You must all be pretty sick of reading about my sewing endeavors but I wanted to share a photo of my sewing box my son made for me. Sometimes he has different types of scrap wood left form his cabinetry jobs so he made this for me. It didn't have a finish on it so I sanded it and put on a clear finish . The hubby had some hinges and a handle for it. I found a small piece of wood that fit perfect inside. The hubby drilled holes and cut dowels. I pounded them in and now I have a nice bobbin holder. Now if I could just learn to sew. Although I am getting better at it. I find when I have a long straight seam to sew it looks like a zig zag stitch when I'm done. I suppose I can't expect much because I back out of the driveway that way also.lol


----------



## C'est Moi (Feb 7, 2018)

Wow, that looks great, Ruth.   You all did a fantastic job!    Now we want to see more of your completed projects.


----------



## Ruth n Jersey (Feb 7, 2018)

I'm thinking this is one of my completed projects. lol Yes, eventually I'll get there. 





C'est Moi said:


> Wow, that looks great, Ruth.   You all did a fantastic job!    Now we want to see more of your completed projects.


----------



## Aunt Bea (Feb 7, 2018)

Very nice!

Your son is very talented!

I bet he has a long Honey Do List!!!


----------



## NancyNGA (Feb 7, 2018)

That is beautiful!


----------



## Falcon (Feb 7, 2018)

That's  beautiful  Ruth.   Nice job.


----------



## CindyLouWho (Feb 7, 2018)

He did a great job, it's beautiful!


----------



## Camper6 (Feb 7, 2018)

Great job. Nice wood and great finish.
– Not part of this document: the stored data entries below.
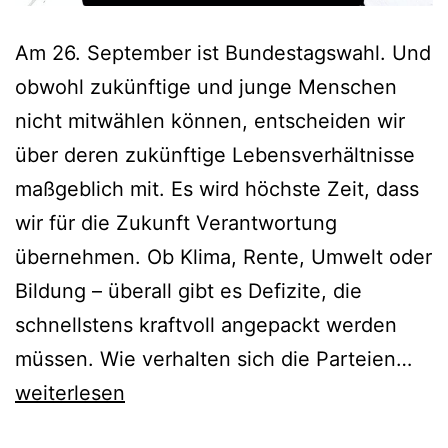
Am 26. September ist Bundestagswahl. Und
obwohl zukünftige und junge Menschen
nicht mitwählen können, entscheiden wir
über deren zukünftige Lebensverhältnisse
maßgeblich mit. Es wird höchste Zeit, dass
wir für die Zukunft Verantwortung
übernehmen. Ob Klima, Rente, Umwelt oder
Bildung – überall gibt es Defizite, die
schnellstens kraftvoll angepackt werden
Die
müssen. Wie verhalten sich die Parteien…
#B
weiterlesen
im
A keeper.I have a sewing machine but haven't used it lately.


----------



## applecruncher (Feb 7, 2018)

I like it!


----------



## Kadee (Feb 7, 2018)

I never get sick of reading about sewing ,Ruth ,  I still sort of blow the dust off my 18 year old embroidery machine once in a while ..I’m in the process of making a Aussie themed tote bag for a dear friend I met on here 
she is in the USA.
I love your cotton reel holder and the box ..


----------



## SeaBreeze (Feb 7, 2018)

Your son is so sweet, that's such an nice box and you finished it perfectly!  Lol about backing out of the driveway!


----------



## AZ Jim (Feb 7, 2018)

Very nice and no one gets bored that I know of.  Great work!


----------



## Gary O' (Feb 7, 2018)

THAT

is

gorgeous 

great joinery

rich colors

classy


----------



## Lara (Feb 7, 2018)

Yes! What Gary said. Your son does beautiful work.


----------



## hollydolly (Feb 8, 2018)

Oooh that's Lovely Ruth.... a joint family effort and it looks beautiful. You did make me laugh out loud about the Zig Zag ...LOL


----------